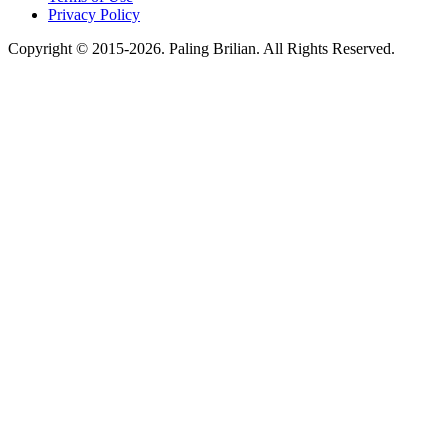
Privacy Policy
Copyright © 2015-2026. Paling Brilian. All Rights Reserved.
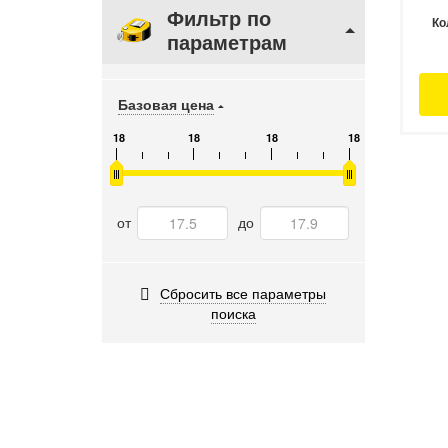
Фильтр по
Ко
параметрам
Базовая цена
18
18
18
18
от
до
Сбросить все параметры
поиска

# # # # # # #

## Work request
Give an exact copy of the listing, without its pictures.

## Output below
Privacy Policy
Copyright © 2015-2026. Paling Brilian. All Rights Reserved.
Фильтр по
Ко
параметрам
Базовая цена
18
18
18
18
от
до
Сбросить все параметры
поиска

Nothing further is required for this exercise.